The “main” ping carries a lot of information and is usually sent once per time you close your Firefox (or once per day, whichever is shorter). As such, Event Telemetry was constrained in how it was able to report this ordered data. It takes two whole days to get 95% of it (because that’s how long it takes us to get “main” pings), and it isn’t allowed to send more than one thousand events per process (lest it balloon the size of the “main” ping, causing problems).

This makes the data slow, and possibly incomplete.

With the landing of bug 1460595 in Firefox Nightly 63 last week, Event Telemetry now has its own ping: the “event” ping.

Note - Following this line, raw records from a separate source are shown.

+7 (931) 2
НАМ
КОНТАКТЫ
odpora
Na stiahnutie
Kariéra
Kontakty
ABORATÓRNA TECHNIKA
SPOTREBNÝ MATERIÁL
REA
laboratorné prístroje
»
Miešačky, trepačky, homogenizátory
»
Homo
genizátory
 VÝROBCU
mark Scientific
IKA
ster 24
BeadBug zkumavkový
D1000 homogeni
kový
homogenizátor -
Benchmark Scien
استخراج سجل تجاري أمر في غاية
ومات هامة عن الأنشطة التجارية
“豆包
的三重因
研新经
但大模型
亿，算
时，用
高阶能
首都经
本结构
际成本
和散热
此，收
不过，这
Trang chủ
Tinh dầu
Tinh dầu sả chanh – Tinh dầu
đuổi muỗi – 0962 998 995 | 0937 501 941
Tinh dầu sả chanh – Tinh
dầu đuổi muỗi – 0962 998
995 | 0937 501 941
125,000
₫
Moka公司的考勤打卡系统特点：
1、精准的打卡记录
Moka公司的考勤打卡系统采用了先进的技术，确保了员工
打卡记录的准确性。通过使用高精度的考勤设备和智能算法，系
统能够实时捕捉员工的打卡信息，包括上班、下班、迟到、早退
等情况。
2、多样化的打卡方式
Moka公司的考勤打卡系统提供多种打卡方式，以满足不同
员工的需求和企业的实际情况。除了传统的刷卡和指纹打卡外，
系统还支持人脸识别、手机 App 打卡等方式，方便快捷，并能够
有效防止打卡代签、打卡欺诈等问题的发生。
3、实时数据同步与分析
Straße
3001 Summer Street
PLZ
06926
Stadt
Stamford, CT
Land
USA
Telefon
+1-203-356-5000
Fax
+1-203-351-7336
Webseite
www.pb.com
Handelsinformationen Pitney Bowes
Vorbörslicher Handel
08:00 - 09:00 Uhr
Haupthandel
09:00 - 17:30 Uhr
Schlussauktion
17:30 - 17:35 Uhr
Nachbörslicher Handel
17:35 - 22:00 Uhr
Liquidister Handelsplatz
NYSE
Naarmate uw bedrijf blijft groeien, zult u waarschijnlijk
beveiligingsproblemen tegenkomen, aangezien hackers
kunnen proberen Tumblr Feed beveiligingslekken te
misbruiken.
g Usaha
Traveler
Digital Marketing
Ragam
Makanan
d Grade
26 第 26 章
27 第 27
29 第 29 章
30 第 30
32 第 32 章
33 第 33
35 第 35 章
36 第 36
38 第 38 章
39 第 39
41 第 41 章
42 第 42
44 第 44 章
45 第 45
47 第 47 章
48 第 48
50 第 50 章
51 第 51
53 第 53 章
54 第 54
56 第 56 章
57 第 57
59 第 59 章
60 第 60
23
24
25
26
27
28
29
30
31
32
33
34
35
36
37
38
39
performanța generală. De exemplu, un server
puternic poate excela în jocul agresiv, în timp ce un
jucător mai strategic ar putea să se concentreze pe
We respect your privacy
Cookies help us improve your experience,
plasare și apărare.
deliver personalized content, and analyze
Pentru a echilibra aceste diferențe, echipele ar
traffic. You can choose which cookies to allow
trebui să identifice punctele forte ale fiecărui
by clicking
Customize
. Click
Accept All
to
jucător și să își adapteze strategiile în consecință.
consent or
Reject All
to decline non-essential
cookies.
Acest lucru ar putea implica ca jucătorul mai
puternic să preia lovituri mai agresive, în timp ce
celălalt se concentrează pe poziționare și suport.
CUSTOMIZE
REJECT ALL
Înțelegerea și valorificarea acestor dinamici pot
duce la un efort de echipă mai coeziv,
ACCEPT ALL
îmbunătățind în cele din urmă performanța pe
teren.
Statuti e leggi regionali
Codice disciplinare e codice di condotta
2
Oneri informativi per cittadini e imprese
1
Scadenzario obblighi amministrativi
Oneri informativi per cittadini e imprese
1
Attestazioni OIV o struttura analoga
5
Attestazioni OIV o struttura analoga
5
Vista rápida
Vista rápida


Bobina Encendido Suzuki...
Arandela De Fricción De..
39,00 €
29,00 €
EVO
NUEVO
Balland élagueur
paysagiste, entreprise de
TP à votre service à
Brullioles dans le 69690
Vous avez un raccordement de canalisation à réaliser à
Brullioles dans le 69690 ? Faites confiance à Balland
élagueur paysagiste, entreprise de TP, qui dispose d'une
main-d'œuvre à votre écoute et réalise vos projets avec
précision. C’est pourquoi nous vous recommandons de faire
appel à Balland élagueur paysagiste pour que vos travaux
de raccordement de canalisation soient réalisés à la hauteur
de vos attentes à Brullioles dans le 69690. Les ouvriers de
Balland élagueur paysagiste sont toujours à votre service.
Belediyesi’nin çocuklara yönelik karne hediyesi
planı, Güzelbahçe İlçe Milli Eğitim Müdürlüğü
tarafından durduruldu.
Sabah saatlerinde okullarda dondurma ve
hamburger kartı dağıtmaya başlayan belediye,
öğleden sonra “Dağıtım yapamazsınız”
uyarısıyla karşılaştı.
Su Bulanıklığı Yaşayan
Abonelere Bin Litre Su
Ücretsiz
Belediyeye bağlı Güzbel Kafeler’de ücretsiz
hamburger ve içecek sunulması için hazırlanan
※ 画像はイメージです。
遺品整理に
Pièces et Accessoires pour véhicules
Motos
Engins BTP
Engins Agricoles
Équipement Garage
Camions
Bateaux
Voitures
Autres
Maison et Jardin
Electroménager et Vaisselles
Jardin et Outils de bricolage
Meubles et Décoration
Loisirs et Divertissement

The “event” ping maintains the same 1000-events-per-process-per-ping limit as the “main” ping, but can send pings as frequently as one ping every ten minutes. Typically, though, it waits the full hour before sending as there isn’t any rush. A maximum delay of an hour still makes for low-latency data, and a minimum delay of ten minutes is unlikely to be overrun by event recordings which means we should get all of the events.

This means it takes less time to receive data that is more likely to be complete. This in turn means we can use less of it to get our answers. And it means more efficiency in our decision-making process, which is important when you’re competing against giants.

If you use Event Telemetry to answer your questions with data, now you can look forward to being able to do so faster and with less worry about losing data along the way.

And if you don’t use Event Telemetry to answer your questions, maybe now would be a good time to start.

The “event” ping landed in Firefox Nightly 63 (build id 20180627100027) and I hope to have it uplifted to Firefox Beta 62 in the coming days.

Thanks to :sunahsuh for her excellent work reviewing the proposal and in getting the data into the derived datasets so they can be easily queried, and further thanks to the Data Team for their support.

:chutten